What is Marketing Myopia?
Harvard Business Review
Every year, some 30, 000 new consumer products are launched, and 90 percent of them fail. A key reason is what the late Harvard Business School professor Theodore Levitt famously termed, Marketing Myopia. A nearsighted focus on selling products and services rather than seeing the big picture of what consumers really want.
As he used to tell his students, people don’t want to buy a quarter inch drill. They want to buy a quarter inch hole. The railroad lines are a classic case study. They fell into a steep decline because they thought they were in the rail business rather than being providers of transportation. Instead of branching out into cars, trucks, or airplanes, they let other companies steal away their passenger and freight traffic.

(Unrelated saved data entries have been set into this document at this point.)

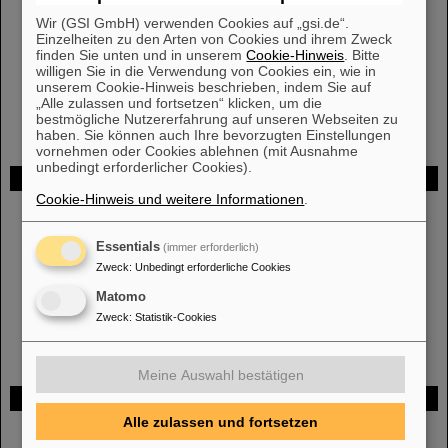
Wir (GSI GmbH) verwenden Cookies auf „gsi.de“.
Einzelheiten zu den Arten von Cookies und ihrem Zweck
finden Sie unten und in unserem
Cookie-Hinweis
. Bitte
willigen Sie in die Verwendung von Cookies ein, wie in
unserem Cookie-Hinweis beschrieben, indem Sie auf
„Alle zulassen und fortsetzen“ klicken, um die
bestmögliche Nutzererfahrung auf unseren Webseiten zu
haben. Sie können auch Ihre bevorzugten Einstellungen
vornehmen oder Cookies ablehnen (mit Ausnahme
unbedingt erforderlicher Cookies).
FAIR
Cookie-Hinweis und weitere Informationen
.
Bei GSI entsteht das neue Beschleunigerzentrum FAIR.
Erfahren Sie mehr.
Essentials
(immer erforderlich)
Zweck
:
Unbedingt erforderliche Cookies
Matomo
Zweck
:
Statistik-Cookies
Meine Auswahl bestätigen
Gefördert von
Alle zulassen und fortsetzen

Or take oil and gas companies. They’ve belatedly started to think of themselves as energy providers, but they still devote most of their resources to petroleum. If they fail to develop alternative fuels, they risk becoming companies without an industry. Many others have made, and continue to make, the same mistake.
Organizations invest so much time, energy, and money in what they currently do, that they’re blind to the future. They get lulled into thinking they’re in a growth industry, rather than continuously capitalizing on growth opportunities. To avoid the same fate, leaders should ask themselves, what business are we really in?
They need to understand that the goal isn’t to sell things, it’s to satisfy customers. And accept the fact that most existing products and services can, and will, be replaced by competitive alternatives. Then they can identify new offerings that meet consumers needs sooner than any existing or potential competitor.
That’s the cure for marketing myopia.